Ölen 9 kişi de Türk
Adli Tıp Kurumu Başkanı, ölenlerden 8'inin Türk, 1'inin Türk asıllı ABD vatandaşı olduğunu açıkladı.
İSTANBUL- Adli Tıp Kurumu Başkanı, ölenlerden 8'inin Türk, 1'inin Türk asıllı ABD vatandaşı olduğunu açıkladı. Adli Tıp ön raporunda, hayatını kaybeden 9 kişiden birinin ateşli silahla yakın mesafeden vurulduğunu belirledi. Diğer vakaların durumu bir ay içinde netleşecek. Hayatını kaybeden 9 kişi için bugün Fatih Camii'nde öğle namazı kılınacak.
"Yaralılar ateşli silahla vurulmuş"
Atatürk Eğitim ve Araştırma Hastanesi Başhekimi Doç. Dr. Metin Doğan, İsrail'den getirilen yaralıların genellikle göğüs, batın, kol ve bacaklarında ciddi yaralanmalar olduğunu belirterek, "Ağırlıklı olarak ateşli silah yaralanması söz konusu" dedi.
Doç. Dr. Doğan, hastane önünde basın mensuplarına yaptığı açıklamada, hastaların sağlık durumlarının dün akşamdan itibaren tüm servisler tarafından değerlendirildiğini söyledi.
Gerekli tıbbi müdahalenin yapıldığını bildiren Doğan, yaralıların genellikle göğüs, batın, kol ve bacaklarında ciddi yaralanmalar olduğunu vurguladı. Doç.

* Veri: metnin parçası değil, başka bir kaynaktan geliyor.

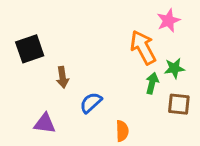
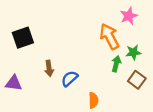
brown arrow: (63, 77) -> (49, 68), moved
brown square: (179, 104) -> (137, 80), turned 30
purple triangle: (45, 123) -> (14, 83), moved

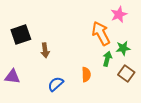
brown arrow: (49, 68) -> (45, 50), moved
blue semicircle: (70, 79) -> (56, 84), moved
orange semicircle: (93, 100) -> (86, 75), moved

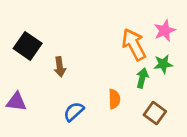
pink star: (119, 14) -> (165, 31), moved
black square: (21, 34) -> (28, 46), turned -36
brown square: (126, 73) -> (155, 113), moved

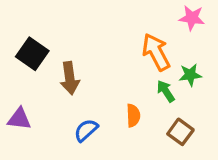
pink star: (165, 31) -> (192, 18), moved, turned 30
brown arrow: (60, 67) -> (70, 78), size x1.4
green arrow: (142, 78) -> (166, 91), turned -48

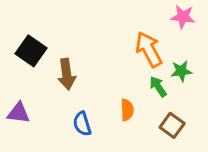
blue semicircle: (86, 130) -> (82, 124), turned -65

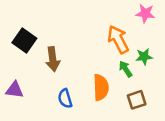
orange semicircle: (127, 110) -> (101, 87), size x1.5
brown square: (172, 125) -> (137, 100), turned 36

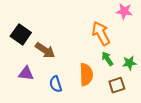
green star: (144, 57) -> (129, 63), moved
brown arrow: (53, 59) -> (45, 50), turned -48
purple triangle: (15, 90) -> (26, 73), moved

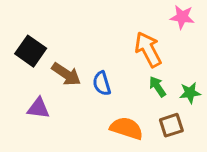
orange semicircle: (86, 75) -> (127, 128), moved, turned -70
blue semicircle: (56, 84) -> (102, 83), moved

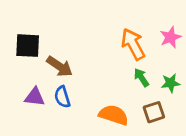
pink star: (182, 17) -> (171, 37), moved, turned -30
black square: (31, 51) -> (28, 46), turned -32
blue semicircle: (102, 83) -> (62, 97), moved

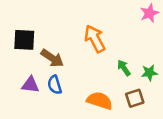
pink star: (171, 37) -> (149, 13), moved
orange arrow: (133, 44) -> (95, 39), moved

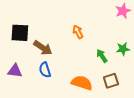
orange arrow: (95, 39) -> (78, 32), size x0.6
green star: (149, 73) -> (123, 49), moved
purple triangle: (30, 85) -> (15, 71), moved

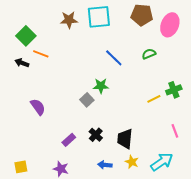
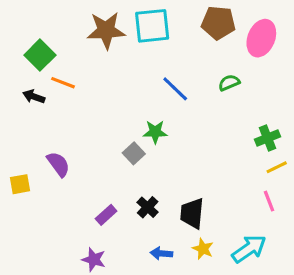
brown star: (69, 20) -> (106, 30), size x1.4
yellow line: (154, 99) -> (277, 167), moved
yellow square: (21, 167) -> (20, 184), moved

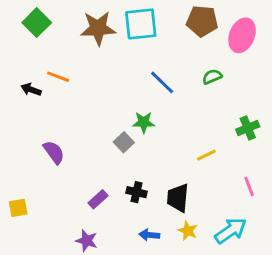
green square: (40, 55) -> (37, 23), moved
yellow line: (277, 167) -> (206, 155), moved
yellow square: (20, 184) -> (18, 208), moved
black cross: (148, 207) -> (137, 192), turned -30

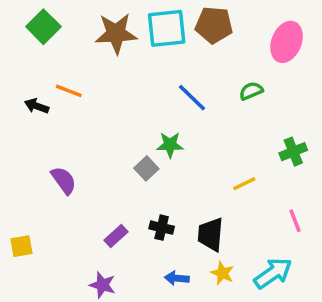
brown pentagon: (202, 21) -> (214, 25), moved

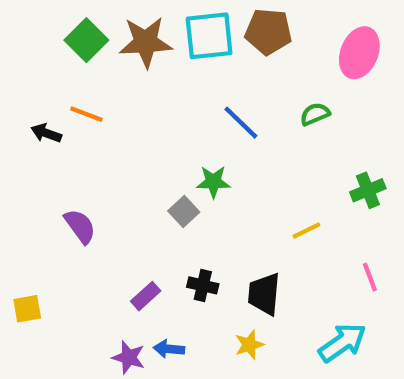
green square: (43, 27) -> (86, 40), moved
yellow star: (222, 273) -> (249, 345), moved, turned 30
blue arrow: (177, 278) -> (169, 349), moved

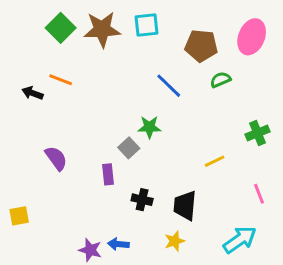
brown pentagon: (268, 32) -> (201, 46), moved
cyan square: (209, 36) -> (146, 25), size x0.7
purple rectangle: (146, 296) -> (108, 174), moved, turned -54

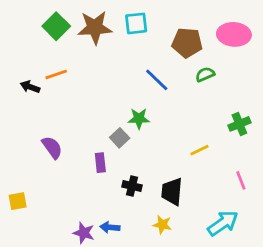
pink ellipse: (252, 37) -> (234, 34), turned 72
orange line: (61, 80) -> (56, 74), turned -40
yellow star: (175, 241) -> (162, 225), turned 30

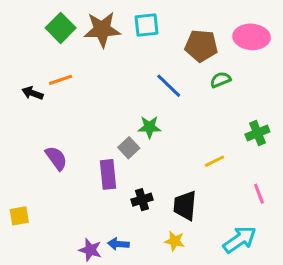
purple rectangle: (100, 163) -> (108, 174), size x1.4
black cross: (132, 186) -> (142, 200), turned -30

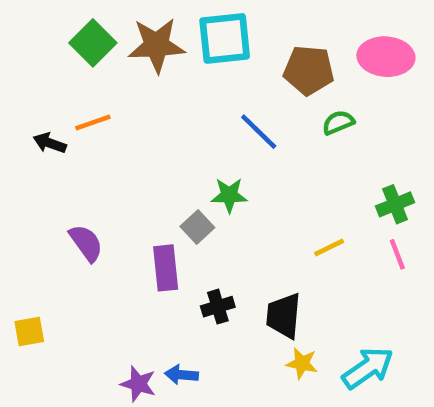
cyan square: (146, 25) -> (225, 38), size x1.4
pink line: (259, 194) -> (397, 254), moved
yellow star: (175, 241) -> (302, 363), moved

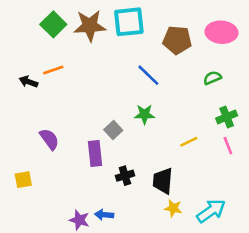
green semicircle: (338, 123) -> (212, 78), moved
green star: (229, 195) -> (145, 114), moved
yellow square: (29, 332) -> (23, 180), moved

Dr. Doğan, "Ağırlık olarak ateşli silah yaralanması söz konusu" dedi.
Doç. Dr. Doğan, 3 yaralının tedavisinin yoğun bakımda sürdüğünü, diğer hastaların servislerde tedavi altında bulunduğunu belirterek, genel sağlık durumlarının ve morallerinin iyi olduğunu, birinci derecede yakınlarıyla görüştürüldüklerini ifade etti.
Yaralılardan 2'si Sağlık Bakanlığına ait ambulans uçakla, 17'si ise CASA tipi iki askeri uçakla Türkiye'ye getirildi. 466 yolcu ile 9 cenazeyi Türkiye'ye getiren THY'ye ait 3 uçak da kısa aralıklarla İstanbul Atatürk Havalimanı'na iniş yaptı.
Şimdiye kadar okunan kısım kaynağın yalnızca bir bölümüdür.